Re: Web mirroring

Reinier Post (reinpost@win.tue.nl)
Mon, 5 Dec 1994 11:52:15 +0100 (MET)


You (libwww-perl-request@ics.UCI.EDU) write:

>Quoth Martijn Koster;
>
>> Hmm, that's open to debate. For example Oscar's script doesn't use
>> If-modified-since or even HEAD last time I looked, so someone
>> mirroring hundreds of documens daily means pulling them all accross
>> every time, which adds an unecesarry load to the server, which IMHO
>> is unethical.
>
>Yecch. (No offense, Oscar, but...)

No offense possible; his script predates the header by many months.
This is another reason for running the script with a cache; the cache
will do this for you.

>Well, the libwww-perl kit includes code for performing HEADs and
>if-modified-since GETs, also includes code which implements the
>robot-exclusion standard, and I can probably track down the code I saw
>for frobbing relative URLs. All I need as glue is some code to scan
>through a received HTML document and return a list of referenced URLs.
>
>Being a Perl beginner, I'm not confident of my ability to perform that
>kind of scan, especially with the number of malformed anchors (<a
>href="http://site/>) out there. If code exists, I'd love a copy.

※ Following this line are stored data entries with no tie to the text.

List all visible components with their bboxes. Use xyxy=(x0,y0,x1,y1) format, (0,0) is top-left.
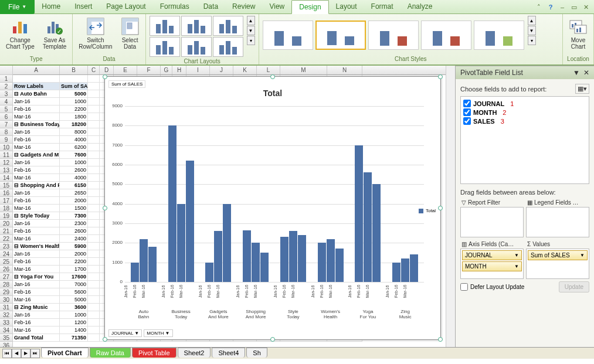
window-restore-icon[interactable]: ▭ xyxy=(569,2,579,12)
value-item[interactable]: Sum of SALES▼ xyxy=(528,250,588,260)
col-header-H[interactable]: H xyxy=(172,66,186,74)
pivot-pane-dropdown-icon[interactable]: ▼ xyxy=(573,69,580,77)
row-header[interactable]: 22 xyxy=(0,235,13,243)
row-header[interactable]: 27 xyxy=(0,273,13,281)
row-header[interactable]: 18 xyxy=(0,205,13,212)
report-filter-area[interactable] xyxy=(460,207,524,237)
chart-bar[interactable] xyxy=(355,145,363,282)
chart-bar[interactable] xyxy=(148,247,157,282)
legend-fields-area[interactable] xyxy=(526,207,589,237)
chart-filter-journal[interactable]: JOURNAL▼ xyxy=(108,329,142,337)
chart-style-3[interactable] xyxy=(368,21,419,50)
chart-bar[interactable] xyxy=(177,204,185,282)
pivot-pane-close-icon[interactable]: ✕ xyxy=(583,69,589,77)
row-header[interactable]: 19 xyxy=(0,212,13,220)
sheet-nav-next[interactable]: ▶ xyxy=(21,349,30,358)
row-header[interactable]: 25 xyxy=(0,258,13,266)
chart-bar[interactable] xyxy=(168,125,176,282)
chart-bar[interactable] xyxy=(392,263,400,282)
chart-layout-2[interactable] xyxy=(181,16,212,36)
col-header-C[interactable]: C xyxy=(88,66,100,74)
row-header[interactable]: 26 xyxy=(0,266,13,273)
chart-filter-month[interactable]: MONTH▼ xyxy=(144,329,172,337)
chart-bar[interactable] xyxy=(289,231,297,282)
chart-bar[interactable] xyxy=(223,204,231,282)
col-header-E[interactable]: E xyxy=(114,66,137,74)
chart-bar[interactable] xyxy=(401,258,409,282)
chart-bar[interactable] xyxy=(205,263,213,282)
ribbon-tab-analyze[interactable]: Analyze xyxy=(400,0,440,13)
row-header[interactable]: 29 xyxy=(0,288,13,296)
ribbon-tab-layout[interactable]: Layout xyxy=(329,0,364,13)
sheet-nav-first[interactable]: ⏮ xyxy=(2,349,12,358)
chart-layout-6[interactable] xyxy=(213,37,243,57)
layouts-scroll-down[interactable]: ▼ xyxy=(247,26,255,35)
field-checkbox[interactable] xyxy=(463,117,471,125)
row-header[interactable]: 34 xyxy=(0,326,13,334)
row-header[interactable]: 13 xyxy=(0,166,13,174)
axis-fields-area[interactable]: JOURNAL▼MONTH▼ xyxy=(460,249,524,279)
chart-bar[interactable] xyxy=(131,263,139,282)
sheet-nav-last[interactable]: ⏭ xyxy=(30,349,40,358)
chart-bar[interactable] xyxy=(364,172,372,282)
sheet-tab-pivot-table[interactable]: Pivot Table xyxy=(132,348,176,358)
values-area[interactable]: Sum of SALES▼ xyxy=(526,249,589,279)
vertical-scrollbar[interactable] xyxy=(446,66,455,347)
ribbon-tab-design[interactable]: Design xyxy=(291,0,328,14)
axis-item-journal[interactable]: JOURNAL▼ xyxy=(462,250,522,260)
select-data-button[interactable]: Select Data xyxy=(118,16,142,55)
chart-layout-4[interactable] xyxy=(150,37,180,57)
row-header[interactable]: 23 xyxy=(0,243,13,250)
row-header[interactable]: 2 xyxy=(0,83,13,90)
chart-bar[interactable] xyxy=(260,253,269,282)
chart-bar[interactable] xyxy=(140,239,148,282)
row-header[interactable]: 33 xyxy=(0,319,13,326)
ribbon-tab-page-layout[interactable]: Page Layout xyxy=(99,0,152,13)
chart-bar[interactable] xyxy=(243,230,251,282)
chart-style-4[interactable] xyxy=(421,21,471,50)
row-header[interactable]: 21 xyxy=(0,227,13,235)
chart-bar[interactable] xyxy=(252,243,260,282)
chart-bar[interactable] xyxy=(280,237,288,282)
col-header-J[interactable]: J xyxy=(210,66,233,74)
chart-style-2[interactable] xyxy=(315,21,366,50)
col-header-N[interactable]: N xyxy=(327,66,362,74)
row-header[interactable]: 12 xyxy=(0,159,13,166)
chart-style-5[interactable] xyxy=(474,21,524,50)
row-header[interactable]: 15 xyxy=(0,182,13,189)
chart-title[interactable]: Total xyxy=(105,77,440,98)
col-header-I[interactable]: I xyxy=(186,66,210,74)
chart-layout-5[interactable] xyxy=(181,37,212,57)
row-header[interactable]: 7 xyxy=(0,121,13,128)
chart-bar[interactable] xyxy=(410,254,418,282)
ribbon-tab-insert[interactable]: Insert xyxy=(67,0,99,13)
row-header[interactable]: 16 xyxy=(0,189,13,197)
chart-bar[interactable] xyxy=(335,249,344,282)
ribbon-tab-formulas[interactable]: Formulas xyxy=(153,0,196,13)
row-header[interactable]: 6 xyxy=(0,113,13,121)
styles-scroll-up[interactable]: ▲ xyxy=(528,16,536,25)
chart-layout-3[interactable] xyxy=(213,16,243,36)
update-button[interactable]: Update xyxy=(559,281,589,292)
chart-layout-1[interactable] xyxy=(150,16,180,36)
row-header[interactable]: 24 xyxy=(0,250,13,258)
minimize-ribbon-icon[interactable]: ˄ xyxy=(534,2,544,12)
row-header[interactable]: 8 xyxy=(0,128,13,136)
change-chart-type-button[interactable]: Change Chart Type xyxy=(4,16,37,55)
move-chart-button[interactable]: Move Chart xyxy=(566,16,590,55)
row-header[interactable]: 28 xyxy=(0,281,13,288)
layouts-scroll-up[interactable]: ▲ xyxy=(247,16,255,25)
help-icon[interactable]: ? xyxy=(546,2,555,12)
ribbon-tab-view[interactable]: View xyxy=(262,0,291,13)
row-header[interactable]: 9 xyxy=(0,136,13,144)
window-minimize-icon[interactable]: – xyxy=(558,2,567,12)
save-as-template-button[interactable]: ✓ Save As Template xyxy=(40,16,69,55)
chart-bar[interactable] xyxy=(298,235,306,282)
pivot-fields-list[interactable]: JOURNAL1 MONTH2 SALES3 xyxy=(460,96,589,184)
row-header[interactable]: 5 xyxy=(0,106,13,113)
pivot-field-month[interactable]: MONTH2 xyxy=(463,108,586,117)
row-header[interactable]: 20 xyxy=(0,220,13,227)
col-header-A[interactable]: A xyxy=(13,66,60,74)
row-header[interactable]: 4 xyxy=(0,98,13,106)
defer-layout-checkbox[interactable] xyxy=(460,283,468,291)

This is a script I use to extract URLs from saved news and email messages.
It is just a hack.  (MOMspider, a robot based on libwww-perl, does the same
job more thoroughly.)

#!/usr/local/bin/perl

# geturls - extract URLs from text

@urls = ();  # none yet

while (<>)
{
  if (/:\// && (
    (/http:/   && /http:[^\n ",')>]+/)   ||
    (/gopher:/ && /gopher:[^\n ",')>]+/) ||
    (/file:/   && /file:[^\n ",')>]+/)   ||
    (/ftp:/    && /ftp:[^\n ",')>]+/)    ||
    (/news:/   && /news:[^\n ",')>]+/) ) )
  {
    # yummy, looks like there's a URL in this line
    push(@urls,$&);
  }
}

sort(@urls);

$last = '';
foreach (@urls)
{
  if ($last ne $_)
  {
    print "$_\n";
    $last = $_;
  }
}

# end of script

>That caveat aside, there shouldn't be too much in the way of me
>putting together a gratuitously friendly robot to gently update local
>copies of document trees on a regular basis.
>
>Yes, I'll test it locally :).
>
>>> Not specifically, and it doesn't seem to be worthwhile, either.
>>> Robots + caches are superior to mirror programs, except for very
>>> large sets of documents.
>
>> I still think they'd be useful on occasion.
>
>Indeed.

If a mirror program is your word for a robot, then the question is whether
or not it must be run through a properly configured cache.

>Toggling CacheUnused, KeepExpired and CacheRefreshInterval settings
>whilst running traversals means playing nasty tricks with my
>configuration files.
>
>I'd much rather just set a suitably timed crontab entry that performs
>traversals and IMS gets for a particular document tree, and leave the
>cache settings alone unless they need tuning.

A crontab is used to run the robot; the reconfiguration can be done from the
crontab, too.  You'll be configuring an existing program to suit your needs;
it will be easier than developing your own program.

-- 
Reinier Post						 reinpost@win.tue.nl
a.k.a. <A HREF="http://www.win.tue.nl/win/cs/is/reinpost/">me</A>

PS replies on this list are set to libwww-request@ics.UCI.EDU.  This must be
a mistake; replies normally go to libwww@ics.UCI.EDU or to the original sender.